Oil prices fall after Brent briefly touches $119

Oil prices fall after Brent briefly touches $119

March 20, 2026   06:24 am

U.S. oil prices gave up gains on Thursday after Israel said it was helping reopen the key Strait of Hormuz passageway.

International benchmark Brent crude futures with May added 1.18% to end at $108.65 per barrel, reversing lower after briefly climbing above $119 earlier in the session. U.S. West Texas Intermediate futures slipped 0.19% to $96.14 after trading higher in the day.

U.S. oil prices fell in extended trading as Israel Prime Minister Benjamin Netanyahu spoke to the media, saying that Israel was helping the U.S. open the Strait of Hormuz, according to wire reports.

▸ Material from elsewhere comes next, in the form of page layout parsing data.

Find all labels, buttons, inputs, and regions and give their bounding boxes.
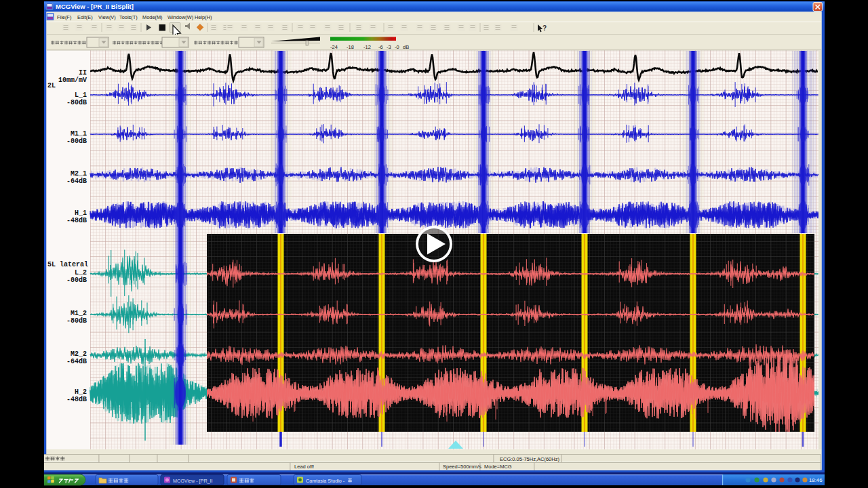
svg-text:MCGView - [PR_II: MCGView - [PR_II: [173, 478, 213, 484]
svg-text:M1_2: M1_2: [71, 310, 87, 317]
svg-text:-80dB: -80dB: [66, 317, 87, 325]
svg-text:View(V): View(V): [98, 14, 116, 20]
svg-text:L_1: L_1: [75, 92, 87, 99]
svg-text:ECG:0.05-75Hz,AC(60Hz): ECG:0.05-75Hz,AC(60Hz): [500, 456, 559, 462]
svg-text:18:46: 18:46: [809, 477, 823, 483]
svg-text:-48dB: -48dB: [66, 217, 87, 224]
svg-text:-18: -18: [347, 44, 354, 50]
svg-text:2L: 2L: [47, 82, 56, 89]
svg-text:Edit(E): Edit(E): [77, 14, 93, 20]
svg-text:Tools(T): Tools(T): [119, 14, 138, 20]
svg-text:-3: -3: [387, 44, 391, 50]
svg-text:H_1: H_1: [75, 209, 87, 217]
svg-text:-80dB: -80dB: [66, 277, 87, 284]
svg-text:Speed=500mm/s: Speed=500mm/s: [443, 464, 481, 470]
svg-text:-6: -6: [378, 44, 383, 50]
svg-text:10mm/mV: 10mm/mV: [58, 77, 87, 84]
svg-text:-64dB: -64dB: [66, 358, 87, 365]
svg-text:M2_2: M2_2: [71, 350, 87, 358]
svg-text:M2_1: M2_1: [71, 170, 87, 178]
svg-text:L_2: L_2: [75, 269, 87, 277]
svg-text:dB: dB: [403, 44, 409, 50]
svg-text:-64dB: -64dB: [66, 178, 87, 185]
svg-text:-80dB: -80dB: [66, 99, 87, 106]
svg-text:-80dB: -80dB: [66, 138, 87, 145]
svg-text:Help(H): Help(H): [195, 14, 212, 20]
svg-text:II: II: [79, 69, 87, 77]
svg-text:MCGView - [PR_II BiSplit]: MCGView - [PR_II BiSplit]: [56, 3, 134, 10]
svg-text:-48dB: -48dB: [66, 396, 87, 403]
svg-text:M1_1: M1_1: [71, 130, 87, 138]
svg-text:?: ?: [542, 24, 547, 32]
svg-text:Lead off!: Lead off!: [294, 464, 314, 470]
svg-text:Window(W): Window(W): [167, 14, 193, 20]
svg-text:H_2: H_2: [75, 388, 87, 396]
svg-text:Mode(M): Mode(M): [142, 14, 163, 20]
svg-text:-0: -0: [395, 44, 399, 50]
svg-text:File(F): File(F): [57, 14, 71, 20]
svg-text:Mode=MCG: Mode=MCG: [484, 464, 512, 470]
svg-text:Camtasia Studio -: Camtasia Studio -: [306, 478, 345, 484]
svg-text:5L lateral: 5L lateral: [47, 261, 88, 268]
svg-text:-24: -24: [330, 44, 338, 50]
svg-text:-12: -12: [363, 44, 371, 50]
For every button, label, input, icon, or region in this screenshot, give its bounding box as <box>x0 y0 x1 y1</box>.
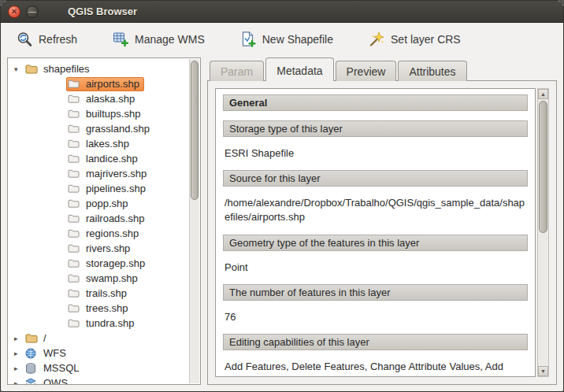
tree-root-filesystem[interactable]: ▸/ <box>8 331 189 346</box>
tree-item-label: alaska.shp <box>84 93 136 105</box>
metadata-section-header: Geometry type of the features in this la… <box>223 235 528 251</box>
qgis-browser-window: ✕ — QGIS Browser Refresh <box>0 0 564 392</box>
tree-item-majrivers[interactable]: majrivers.shp <box>8 166 189 181</box>
tree-item-tundra[interactable]: tundra.shp <box>8 316 189 331</box>
new-shapefile-button[interactable]: New Shapefile <box>234 27 339 52</box>
tree-root-mssql[interactable]: ▸MSSQL <box>8 361 189 375</box>
tree-item-rivers[interactable]: rivers.shp <box>8 241 189 256</box>
tree-root-label: OWS <box>42 377 69 385</box>
layer-file-icon <box>68 93 81 105</box>
tab-param[interactable]: Param <box>210 61 264 81</box>
metadata-value: /home/alexandre/Dropbox/Trabalho/QGIS/qg… <box>224 196 526 224</box>
layer-file-icon <box>68 198 81 209</box>
layer-file-icon <box>68 153 81 165</box>
close-icon: ✕ <box>11 8 17 16</box>
titlebar: ✕ — QGIS Browser <box>1 1 563 23</box>
detail-panel: Param Metadata Preview Attributes Genera… <box>207 57 557 385</box>
tree-item-airports[interactable]: airports.shp <box>8 76 189 91</box>
wfs-icon <box>25 347 39 359</box>
tree-item-label: grassland.shp <box>84 123 151 135</box>
crs-wand-icon <box>368 31 385 48</box>
metadata-value: Add Features, Delete Features, Change At… <box>224 360 526 377</box>
folder-icon <box>25 63 39 75</box>
expand-arrow-icon[interactable]: ▸ <box>14 349 25 357</box>
close-button[interactable]: ✕ <box>8 6 20 18</box>
window-title: QGIS Browser <box>68 6 137 17</box>
manage-wms-label: Manage WMS <box>135 33 205 46</box>
metadata-scrollbar-thumb[interactable] <box>539 101 547 233</box>
main-area: ▾ shapefiles airports.shpalaska.shpbuilt… <box>7 57 557 385</box>
tree-root-label: shapefiles <box>42 63 91 75</box>
layer-file-icon <box>68 183 81 194</box>
metadata-value: 76 <box>224 310 526 324</box>
tree-item-label: lakes.shp <box>84 138 131 150</box>
metadata-scrollbar[interactable]: ▲ ▼ <box>537 88 549 377</box>
layer-file-icon <box>68 272 81 284</box>
scroll-up-arrow-icon[interactable]: ▲ <box>538 89 548 99</box>
tree-root-ows[interactable]: ▸OWS <box>8 375 189 385</box>
layer-file-icon <box>68 78 81 90</box>
layer-file-icon <box>68 302 81 314</box>
tree-scrollbar[interactable] <box>189 59 199 383</box>
tree-item-label: pipelines.shp <box>84 183 147 194</box>
manage-wms-button[interactable]: Manage WMS <box>106 27 210 52</box>
tree-item-storagep[interactable]: storagep.shp <box>8 256 189 271</box>
tree-item-railroads[interactable]: railroads.shp <box>8 211 189 226</box>
toolbar: Refresh Manage WMS <box>1 23 563 56</box>
tree-item-label: builtups.shp <box>84 108 142 120</box>
minimize-button[interactable]: — <box>26 6 39 18</box>
tree-root-label: WFS <box>42 347 68 359</box>
minimize-icon: — <box>28 8 36 16</box>
tab-attributes[interactable]: Attributes <box>398 61 466 81</box>
layer-file-icon <box>68 227 81 239</box>
metadata-tab-page: GeneralStorage type of this layerESRI Sh… <box>207 80 557 385</box>
tree-root-shapefiles[interactable]: ▾ shapefiles <box>8 61 189 76</box>
new-shapefile-icon <box>239 31 257 48</box>
tree-item-popp[interactable]: popp.shp <box>8 196 189 211</box>
set-layer-crs-label: Set layer CRS <box>391 33 461 46</box>
tree-scrollbar-thumb[interactable] <box>191 61 199 200</box>
expand-arrow-icon[interactable]: ▸ <box>14 379 25 386</box>
tree-item-trees[interactable]: trees.shp <box>8 301 189 316</box>
tree-item-label: regions.shp <box>84 227 140 239</box>
metadata-section-header: The number of features in this layer <box>223 284 528 301</box>
layer-file-icon <box>68 242 81 254</box>
tree-root-label: / <box>42 332 48 344</box>
tree-item-grassland[interactable]: grassland.shp <box>8 121 189 136</box>
layer-file-icon <box>68 123 81 135</box>
ows-icon <box>25 377 39 385</box>
wms-layers-icon <box>112 31 129 48</box>
tree-item-builtups[interactable]: builtups.shp <box>8 106 189 121</box>
layer-file-icon <box>68 213 81 224</box>
tab-preview[interactable]: Preview <box>336 61 397 81</box>
tree-item-label: storagep.shp <box>84 257 147 269</box>
refresh-icon <box>16 31 33 48</box>
tree-item-swamp[interactable]: swamp.shp <box>8 271 189 286</box>
folder-icon <box>25 332 39 344</box>
scroll-down-arrow-icon[interactable]: ▼ <box>538 366 548 376</box>
tree-item-regions[interactable]: regions.shp <box>8 226 189 241</box>
layer-file-icon <box>68 138 81 150</box>
tree-item-landice[interactable]: landice.shp <box>8 151 189 166</box>
tree-item-trails[interactable]: trails.shp <box>8 286 189 301</box>
tab-bar: Param Metadata Preview Attributes <box>207 57 557 81</box>
metadata-value: Point <box>224 261 526 275</box>
new-shapefile-label: New Shapefile <box>262 33 333 46</box>
layer-file-icon <box>68 257 81 269</box>
collapse-arrow-icon[interactable]: ▾ <box>14 65 25 73</box>
refresh-button[interactable]: Refresh <box>10 27 83 52</box>
tree-item-label: swamp.shp <box>84 272 139 284</box>
tree-item-label: majrivers.shp <box>84 168 148 179</box>
expand-arrow-icon[interactable]: ▸ <box>14 335 25 342</box>
expand-arrow-icon[interactable]: ▸ <box>14 364 25 372</box>
tree-item-lakes[interactable]: lakes.shp <box>8 136 189 151</box>
set-layer-crs-button[interactable]: Set layer CRS <box>362 27 466 52</box>
tree-item-label: railroads.shp <box>84 213 146 224</box>
tree-roots: ▸/▸WFS▸MSSQL▸OWS <box>8 331 189 385</box>
tree-item-label: tundra.shp <box>84 317 135 329</box>
layer-file-icon <box>68 287 81 299</box>
tree-item-pipelines[interactable]: pipelines.shp <box>8 181 189 196</box>
tree-item-alaska[interactable]: alaska.shp <box>8 91 189 106</box>
tree-root-wfs[interactable]: ▸WFS <box>8 346 189 361</box>
tab-metadata[interactable]: Metadata <box>265 57 333 81</box>
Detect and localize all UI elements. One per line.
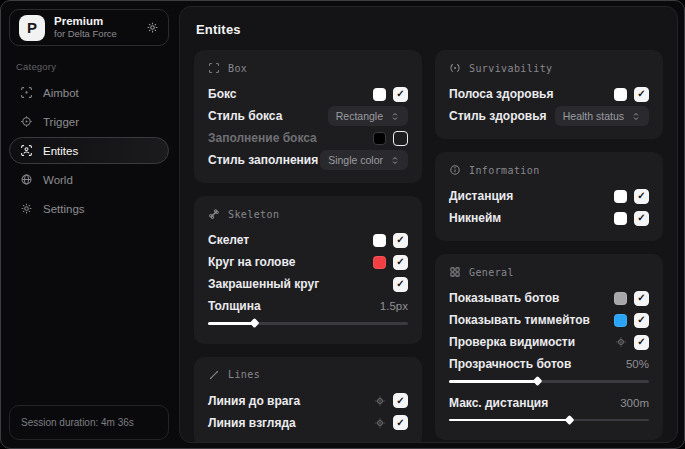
setting-row: Показывать тиммейтов xyxy=(449,309,649,331)
chevrons-up-down-icon xyxy=(631,111,641,122)
slider-value: 50% xyxy=(626,358,649,370)
gear-icon[interactable] xyxy=(374,395,386,407)
slider-thumb[interactable] xyxy=(565,415,575,425)
slider-value: 300m xyxy=(620,397,649,409)
checkbox[interactable] xyxy=(393,131,408,146)
setting-row: Стиль бокса Rectangle xyxy=(208,105,408,127)
checkbox[interactable] xyxy=(634,211,649,226)
box-style-dropdown[interactable]: Rectangle xyxy=(328,106,408,126)
checkbox[interactable] xyxy=(393,87,408,102)
max-distance-slider[interactable] xyxy=(449,419,649,422)
left-column: Box Бокс Стиль бокса Rect xyxy=(194,50,422,443)
sidebar-item-world[interactable]: World xyxy=(9,166,169,193)
setting-row: Показывать ботов xyxy=(449,287,649,309)
color-swatch[interactable] xyxy=(614,314,627,327)
setting-row: Прозрачность ботов 50% xyxy=(449,353,649,375)
thickness-slider[interactable] xyxy=(208,322,408,325)
checkbox[interactable] xyxy=(634,87,649,102)
brand-card: P Premium for Delta Force xyxy=(9,9,169,46)
checkbox[interactable] xyxy=(393,255,408,270)
line-icon xyxy=(208,369,220,381)
globe-icon xyxy=(20,173,33,186)
color-swatch[interactable] xyxy=(614,190,627,203)
checkbox[interactable] xyxy=(634,335,649,350)
color-swatch[interactable] xyxy=(614,212,627,225)
app-window: P Premium for Delta Force Category Aimbo xyxy=(0,0,685,449)
brand-title: Premium xyxy=(54,15,137,28)
fill-style-dropdown[interactable]: Single color xyxy=(320,150,408,170)
right-column: Survivability Полоса здоровья Стиль здор… xyxy=(435,50,663,443)
information-card: Information Дистанция Никнейм xyxy=(435,152,663,241)
sidebar-item-entites[interactable]: Entites xyxy=(9,137,169,164)
target-icon xyxy=(20,115,33,128)
page-title: Entites xyxy=(196,22,663,37)
sidebar-item-label: Aimbot xyxy=(43,87,79,99)
setting-row: Линия взгляда xyxy=(208,412,408,434)
setting-row: Стиль здоровья Health status xyxy=(449,105,649,127)
gear-icon[interactable] xyxy=(374,417,386,429)
setting-row: Скелет xyxy=(208,229,408,251)
color-swatch[interactable] xyxy=(373,132,386,145)
checkbox[interactable] xyxy=(393,277,408,292)
setting-row: Бокс xyxy=(208,83,408,105)
setting-row: Полоса здоровья xyxy=(449,83,649,105)
checkbox[interactable] xyxy=(393,393,408,408)
category-label: Category xyxy=(16,61,169,72)
setting-row: Дистанция xyxy=(449,185,649,207)
setting-row: Закрашенный круг xyxy=(208,273,408,295)
session-duration: Session duration: 4m 36s xyxy=(9,405,169,440)
bot-opacity-slider[interactable] xyxy=(449,380,649,383)
slider-thumb[interactable] xyxy=(250,318,260,328)
survivability-card: Survivability Полоса здоровья Стиль здор… xyxy=(435,50,663,139)
bone-icon xyxy=(208,208,220,220)
setting-row: Заполнение бокса xyxy=(208,127,408,149)
card-header-label: Lines xyxy=(228,369,260,380)
info-icon xyxy=(449,164,461,176)
card-header-label: Box xyxy=(228,63,247,74)
chevrons-up-down-icon xyxy=(390,111,400,122)
slider-value: 1.5px xyxy=(380,300,408,312)
setting-row: Макс. дистанция 300m xyxy=(449,392,649,414)
card-header-label: Information xyxy=(469,165,540,176)
skeleton-card: Skeleton Скелет Круг на голове xyxy=(194,196,422,344)
sidebar-item-label: Settings xyxy=(43,203,85,215)
color-swatch[interactable] xyxy=(373,234,386,247)
scan-box-icon xyxy=(208,62,220,74)
setting-row: Линия до врага xyxy=(208,390,408,412)
gear-icon[interactable] xyxy=(146,21,159,34)
sidebar: P Premium for Delta Force Category Aimbo xyxy=(1,1,177,448)
checkbox[interactable] xyxy=(634,313,649,328)
card-header-label: General xyxy=(469,267,514,278)
sidebar-item-trigger[interactable]: Trigger xyxy=(9,108,169,135)
setting-row: Круг на голове xyxy=(208,251,408,273)
setting-row: Толщина 1.5px xyxy=(208,295,408,317)
card-header-label: Survivability xyxy=(469,63,552,74)
slider-thumb[interactable] xyxy=(533,376,543,386)
grid-icon xyxy=(449,266,461,278)
setting-row: Проверка видимости xyxy=(449,331,649,353)
sidebar-item-aimbot[interactable]: Aimbot xyxy=(9,79,169,106)
person-scan-icon xyxy=(20,144,33,157)
health-style-dropdown[interactable]: Health status xyxy=(555,106,649,126)
visibility-check-icon[interactable] xyxy=(615,336,627,348)
color-swatch[interactable] xyxy=(373,88,386,101)
color-swatch[interactable] xyxy=(373,256,386,269)
main-panel: Entites Box xyxy=(179,6,678,443)
health-icon xyxy=(449,62,461,74)
box-card: Box Бокс Стиль бокса Rect xyxy=(194,50,422,183)
setting-row: Никнейм xyxy=(449,207,649,229)
color-swatch[interactable] xyxy=(614,292,627,305)
crosshair-icon xyxy=(20,86,33,99)
color-swatch[interactable] xyxy=(614,88,627,101)
checkbox[interactable] xyxy=(634,291,649,306)
checkbox[interactable] xyxy=(393,233,408,248)
setting-row: Стиль заполнения Single color xyxy=(208,149,408,171)
checkbox[interactable] xyxy=(393,415,408,430)
main-wrap: Entites Box xyxy=(177,1,684,448)
brand-subtitle: for Delta Force xyxy=(54,29,137,40)
lines-card: Lines Линия до врага xyxy=(194,357,422,444)
sidebar-item-settings[interactable]: Settings xyxy=(9,195,169,222)
sidebar-item-label: Trigger xyxy=(43,116,79,128)
brand-logo: P xyxy=(19,15,45,41)
checkbox[interactable] xyxy=(634,189,649,204)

Netanyahu also said that Iran had lost the ability to enrich uranium and make ballistic missiles. The prime minister said the war may end sooner than people think.

Vice President JD Vance attended a meeting with U.S. oil industry members on Thursday hosted by the American Petroleum Institute. Opening Hormuz is a “top priority” for the Trump administration, Mike Sommers, API’s president and CEO, told CNBC following the meeting.

“We need to get the Strait open,” Sommers said on Thursday. “There is just no substitute right now.”

A White House official confirmed to CNBC that oil and gas export restrictions are not currently under consideration.

The front-month gas price at the Dutch Title Transfer Facility (TTF) hub, a European benchmark for natural gas trading, traded up over 11% at around 61 euros per megawatt-hour.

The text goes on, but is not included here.